» **AIM OF THE TASK**
In the entries that follow, the first line to write out is the one containing "Altyapı sorunları ve çözümleri", and the last is the one containing "Ana sayfaları kullanarak sayfaları düzenleme". Reproduce that stretch exactly, with nothing before or after it.

» **DATA EXTRACT**
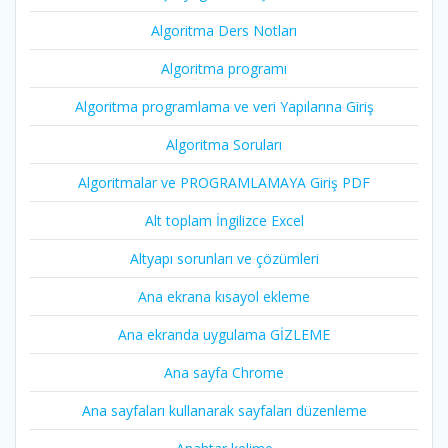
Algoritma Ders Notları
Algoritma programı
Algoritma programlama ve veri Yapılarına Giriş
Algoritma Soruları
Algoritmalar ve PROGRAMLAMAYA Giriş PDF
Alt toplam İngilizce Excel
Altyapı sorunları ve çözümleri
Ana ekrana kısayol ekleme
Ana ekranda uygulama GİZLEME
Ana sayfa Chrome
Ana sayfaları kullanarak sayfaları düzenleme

---

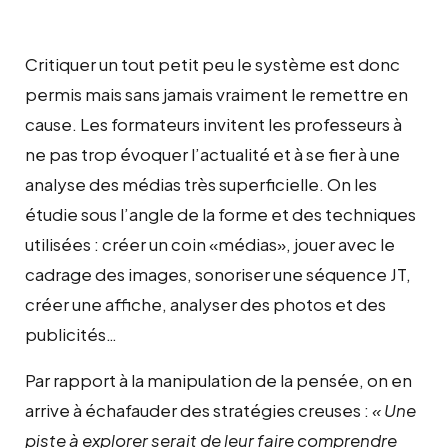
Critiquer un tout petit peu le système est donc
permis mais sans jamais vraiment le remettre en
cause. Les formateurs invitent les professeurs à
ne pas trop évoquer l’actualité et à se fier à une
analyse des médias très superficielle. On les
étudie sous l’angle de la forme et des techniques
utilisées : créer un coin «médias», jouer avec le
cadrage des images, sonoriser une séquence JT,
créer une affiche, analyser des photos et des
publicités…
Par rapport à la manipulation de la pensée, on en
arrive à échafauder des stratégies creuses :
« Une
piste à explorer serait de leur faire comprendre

...

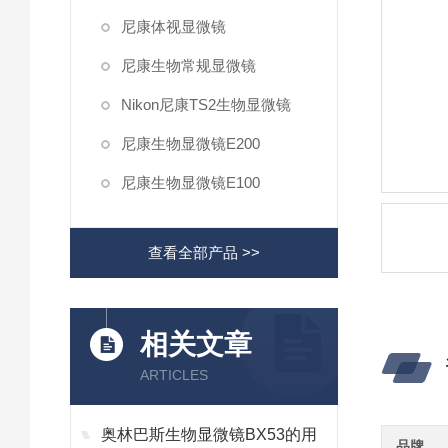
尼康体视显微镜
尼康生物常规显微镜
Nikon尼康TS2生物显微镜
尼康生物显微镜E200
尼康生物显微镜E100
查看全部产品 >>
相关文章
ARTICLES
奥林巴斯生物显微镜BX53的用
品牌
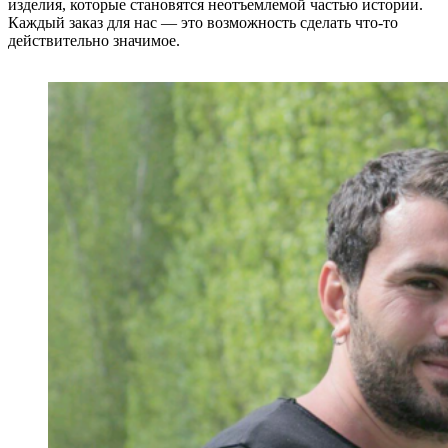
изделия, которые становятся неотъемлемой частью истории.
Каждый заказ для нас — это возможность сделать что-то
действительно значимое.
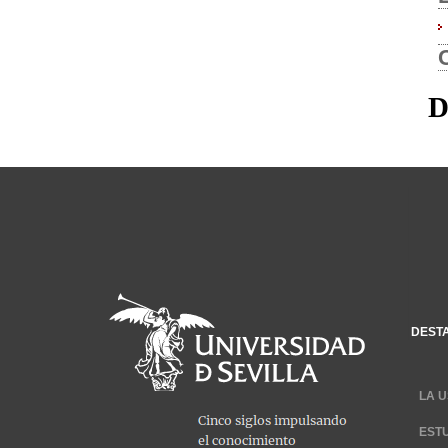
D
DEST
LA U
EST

» **TASK SOLUTION**
Altyapı sorunları ve çözümleri
Ana ekrana kısayol ekleme
Ana ekranda uygulama GİZLEME
Ana sayfa Chrome
Ana sayfaları kullanarak sayfaları düzenleme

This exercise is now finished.